Work instruction:
From the entries, copy out every line in which the word "mejora" is found.

Available data:
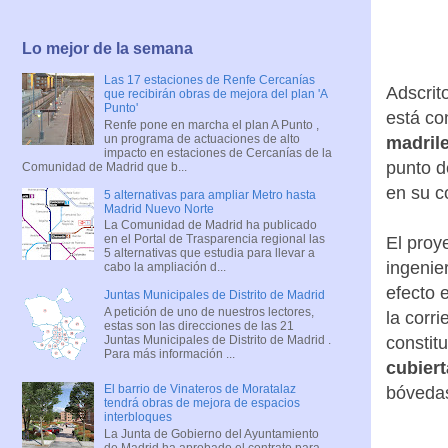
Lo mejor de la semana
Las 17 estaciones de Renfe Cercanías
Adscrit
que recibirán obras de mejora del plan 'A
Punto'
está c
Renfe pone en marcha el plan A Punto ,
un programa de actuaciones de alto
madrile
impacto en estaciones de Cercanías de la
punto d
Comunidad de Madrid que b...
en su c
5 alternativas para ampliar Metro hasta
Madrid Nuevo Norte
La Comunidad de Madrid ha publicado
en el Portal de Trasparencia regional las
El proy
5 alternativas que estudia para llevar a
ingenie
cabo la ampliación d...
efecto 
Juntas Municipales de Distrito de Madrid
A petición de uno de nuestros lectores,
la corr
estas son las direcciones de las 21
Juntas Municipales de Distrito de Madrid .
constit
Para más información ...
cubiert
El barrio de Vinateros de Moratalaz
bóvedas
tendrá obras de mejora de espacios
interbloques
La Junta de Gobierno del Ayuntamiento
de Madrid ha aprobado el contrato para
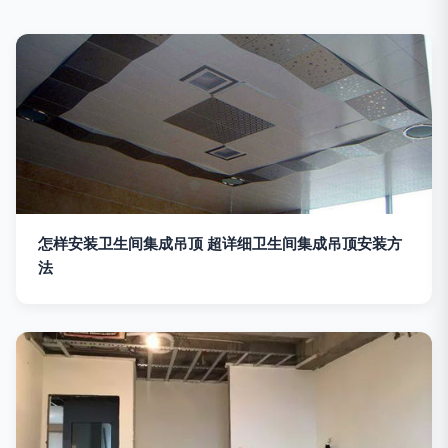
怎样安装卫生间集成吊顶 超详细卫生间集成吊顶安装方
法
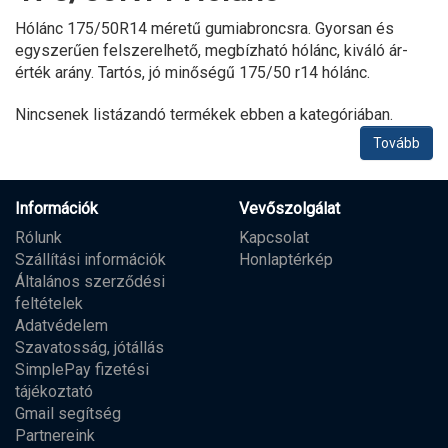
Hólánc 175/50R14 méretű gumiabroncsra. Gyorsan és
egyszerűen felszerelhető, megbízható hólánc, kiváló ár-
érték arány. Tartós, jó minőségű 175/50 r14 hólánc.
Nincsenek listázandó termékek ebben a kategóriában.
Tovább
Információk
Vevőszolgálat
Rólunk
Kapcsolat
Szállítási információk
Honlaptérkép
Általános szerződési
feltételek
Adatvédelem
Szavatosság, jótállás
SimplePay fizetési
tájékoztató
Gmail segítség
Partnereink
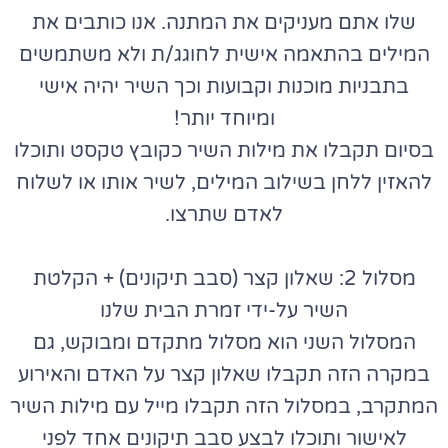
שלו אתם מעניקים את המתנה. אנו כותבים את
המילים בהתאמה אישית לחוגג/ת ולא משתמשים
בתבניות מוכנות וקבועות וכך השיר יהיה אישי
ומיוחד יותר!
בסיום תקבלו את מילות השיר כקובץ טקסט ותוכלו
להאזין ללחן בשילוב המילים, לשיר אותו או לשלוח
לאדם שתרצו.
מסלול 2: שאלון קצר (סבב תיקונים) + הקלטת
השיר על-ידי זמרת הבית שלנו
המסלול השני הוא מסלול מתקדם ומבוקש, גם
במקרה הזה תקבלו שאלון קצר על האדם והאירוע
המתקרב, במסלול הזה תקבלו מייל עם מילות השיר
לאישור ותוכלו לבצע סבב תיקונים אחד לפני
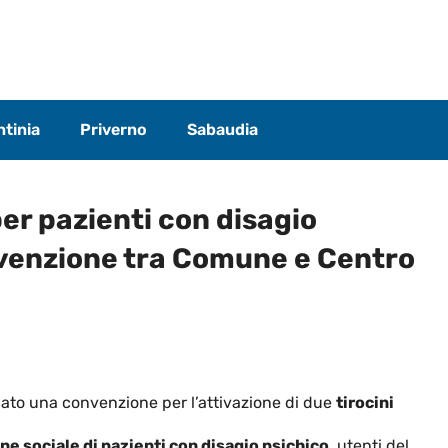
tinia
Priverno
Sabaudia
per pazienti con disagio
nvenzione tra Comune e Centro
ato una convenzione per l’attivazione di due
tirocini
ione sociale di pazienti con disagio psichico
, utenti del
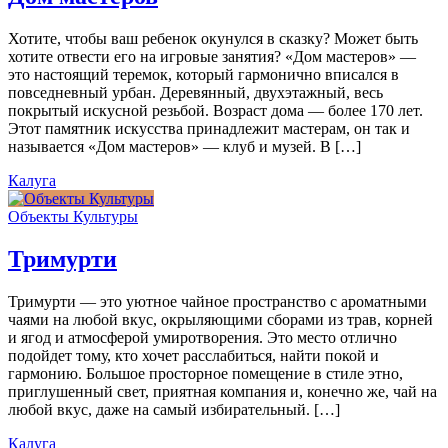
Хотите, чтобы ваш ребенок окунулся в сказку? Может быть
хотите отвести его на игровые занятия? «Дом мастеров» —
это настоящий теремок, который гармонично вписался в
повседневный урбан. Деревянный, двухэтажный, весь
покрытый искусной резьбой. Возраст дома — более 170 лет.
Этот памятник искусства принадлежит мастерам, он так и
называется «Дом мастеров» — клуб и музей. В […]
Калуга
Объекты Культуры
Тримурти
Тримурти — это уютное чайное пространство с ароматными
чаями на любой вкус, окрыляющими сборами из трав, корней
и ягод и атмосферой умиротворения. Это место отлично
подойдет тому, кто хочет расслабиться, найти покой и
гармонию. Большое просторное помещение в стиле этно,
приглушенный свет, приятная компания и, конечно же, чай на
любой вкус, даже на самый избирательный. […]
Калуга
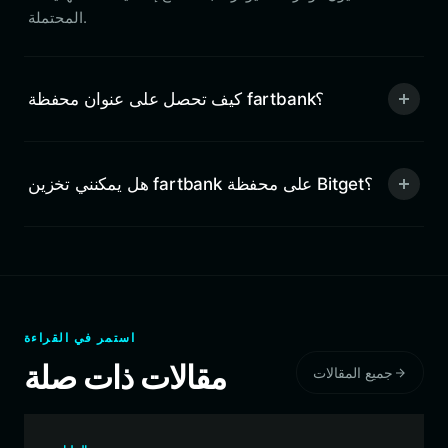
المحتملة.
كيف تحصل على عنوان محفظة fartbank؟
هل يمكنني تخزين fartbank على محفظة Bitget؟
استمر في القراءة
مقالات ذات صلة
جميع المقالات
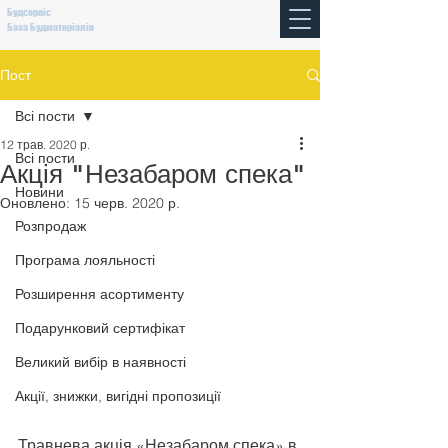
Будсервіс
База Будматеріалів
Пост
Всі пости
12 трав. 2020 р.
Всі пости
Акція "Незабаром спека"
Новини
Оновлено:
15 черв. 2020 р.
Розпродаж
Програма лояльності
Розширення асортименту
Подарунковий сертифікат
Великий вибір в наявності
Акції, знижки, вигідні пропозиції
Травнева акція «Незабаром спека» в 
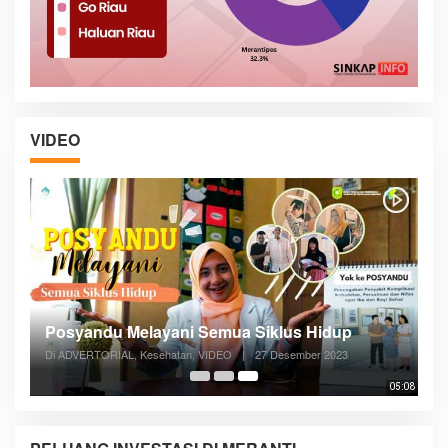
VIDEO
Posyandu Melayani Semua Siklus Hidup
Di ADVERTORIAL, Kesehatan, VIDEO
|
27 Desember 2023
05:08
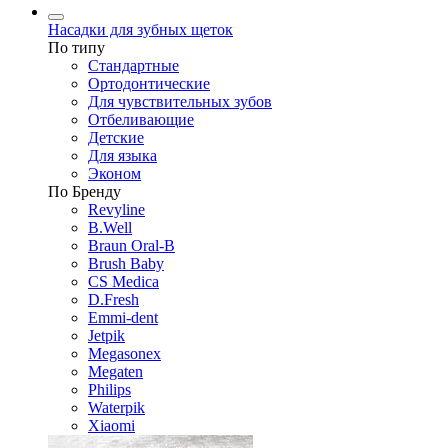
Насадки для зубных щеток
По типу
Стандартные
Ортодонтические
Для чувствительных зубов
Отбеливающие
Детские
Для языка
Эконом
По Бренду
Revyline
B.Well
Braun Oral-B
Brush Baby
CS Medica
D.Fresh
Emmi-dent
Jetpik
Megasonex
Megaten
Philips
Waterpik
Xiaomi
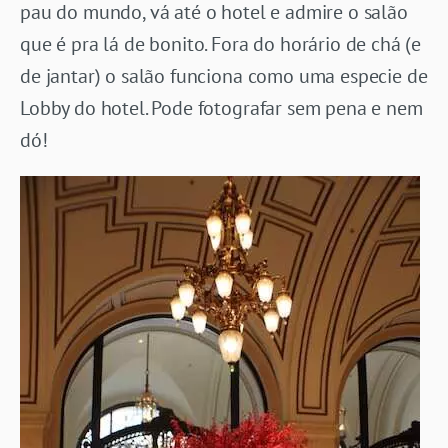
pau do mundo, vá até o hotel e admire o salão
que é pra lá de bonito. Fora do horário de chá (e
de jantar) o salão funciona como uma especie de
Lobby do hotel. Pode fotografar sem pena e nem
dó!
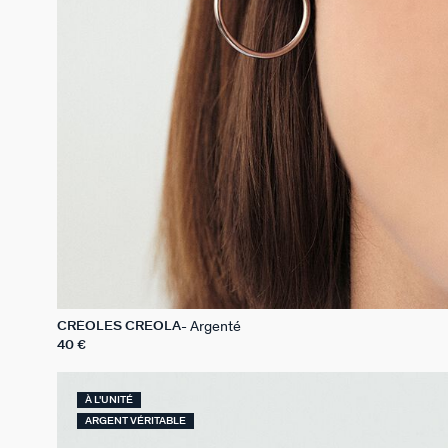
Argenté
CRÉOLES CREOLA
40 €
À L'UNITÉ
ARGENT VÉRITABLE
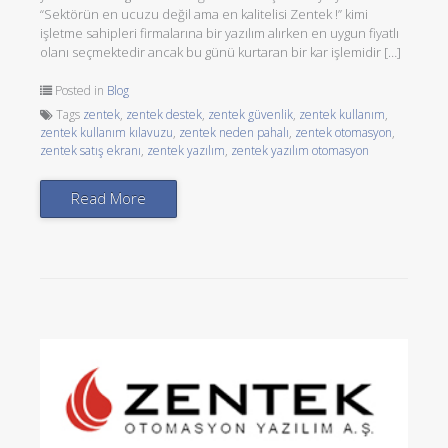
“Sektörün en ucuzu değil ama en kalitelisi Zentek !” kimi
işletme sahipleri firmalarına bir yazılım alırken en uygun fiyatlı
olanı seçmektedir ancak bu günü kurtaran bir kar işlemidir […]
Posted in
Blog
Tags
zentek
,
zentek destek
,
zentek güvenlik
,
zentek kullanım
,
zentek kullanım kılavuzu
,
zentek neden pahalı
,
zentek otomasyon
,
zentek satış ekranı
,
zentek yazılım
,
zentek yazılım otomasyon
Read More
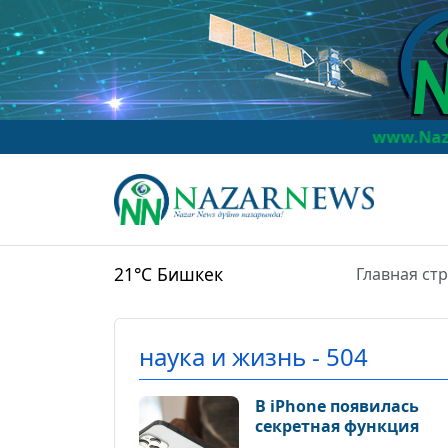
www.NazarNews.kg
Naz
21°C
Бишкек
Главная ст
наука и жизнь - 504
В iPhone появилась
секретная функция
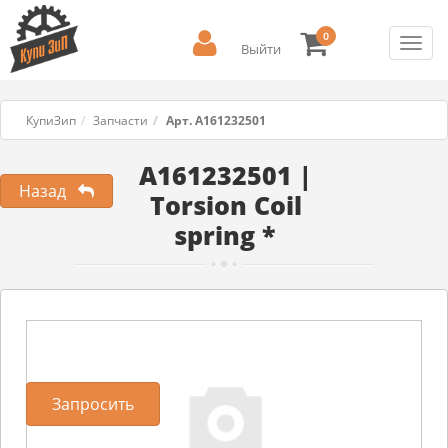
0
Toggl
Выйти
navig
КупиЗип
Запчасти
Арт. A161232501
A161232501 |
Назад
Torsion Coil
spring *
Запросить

Solution to this task:
que recibirán obras de mejora del plan 'A
tendrá obras de mejora de espacios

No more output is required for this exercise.